• **Instructions to follow**
Every line of the entries that holds the word "para" is to be copied.

• **Data for analysis**
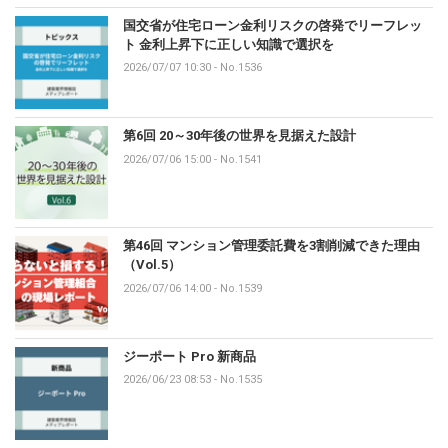
国交省が住宅ローン金利リスクの啓発でリーフレッ
ト 金利上昇下に正しい知識で選択を
2026/07/07 10:30
-
No.1536
第6回 20～30年後の世界を見据えた設計
2026/07/06 15:00
-
No.1541
第46回 マンション管理委託費を3割削減できた理由
（Vol.5）
2026/07/06 14:00
-
No.1539
ジーポート Pro 新商品
2026/06/23 08:53
-
No.1535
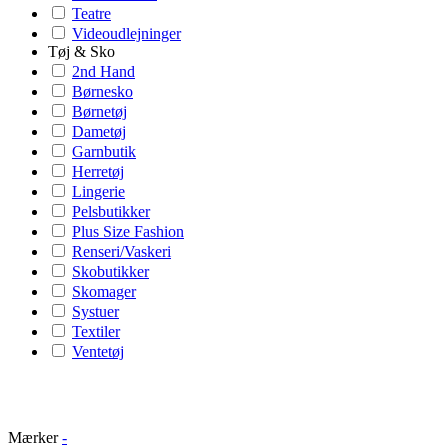
Teatre
Videoudlejninger
Tøj & Sko
2nd Hand
Børnesko
Børnetøj
Dametøj
Garnbutik
Herretøj
Lingerie
Pelsbutikker
Plus Size Fashion
Renseri/Vaskeri
Skobutikker
Skomager
Systuer
Textiler
Ventetøj
Mærker
-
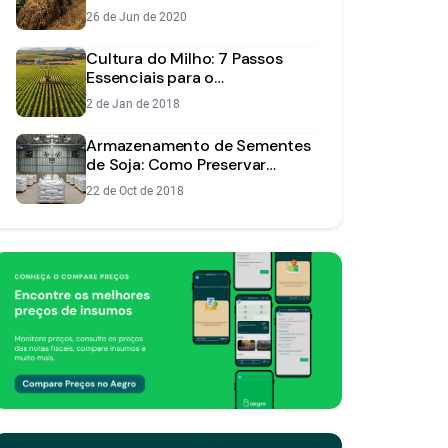
Perdas
26 de Jun de 2020
Cultura do Milho: 7 Passos
Essenciais para o
Planejamento da Semeadura
2 de Jan de 2018
Armazenamento de Sementes
de Soja: Como Preservar
Qualidade e Vigor
22 de Oct de 2018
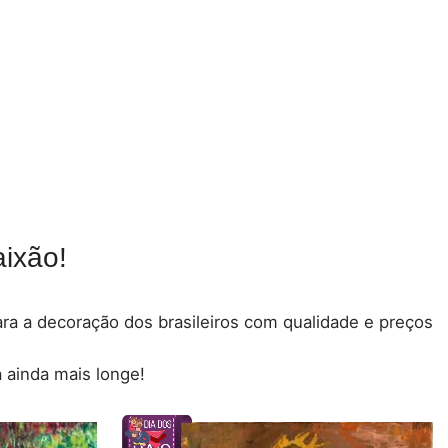
ixão!
para a decoração dos brasileiros com qualidade e preços
 ainda mais longe!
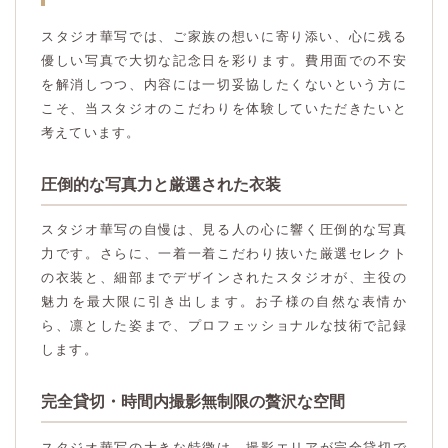
スタジオ華写では、ご家族の想いに寄り添い、心に残る
優しい写真で大切な記念日を彩ります。費用面での不安
を解消しつつ、内容には一切妥協したくないという方に
こそ、当スタジオのこだわりを体験していただきたいと
考えています。
圧倒的な写真力と厳選された衣装
スタジオ華写の自慢は、見る人の心に響く圧倒的な写真
力です。さらに、一着一着こだわり抜いた厳選セレクト
の衣装と、細部までデザインされたスタジオが、主役の
魅力を最大限に引き出します。お子様の自然な表情か
ら、凛とした姿まで、プロフェッショナルな技術で記録
します。
完全貸切・時間内撮影無制限の贅沢な空間
スタジオ華写の大きな特徴は、撮影エリアが完全貸切で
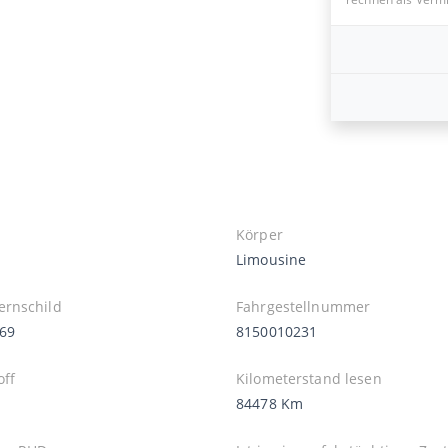
Körper
Limousine
rnschild
Fahrgestellnummer
69
8150010231
off
Kilometerstand lesen
84478 Km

• **Written reply**
Essenciais para o
para a decoração dos brasileiros com qualidade e preços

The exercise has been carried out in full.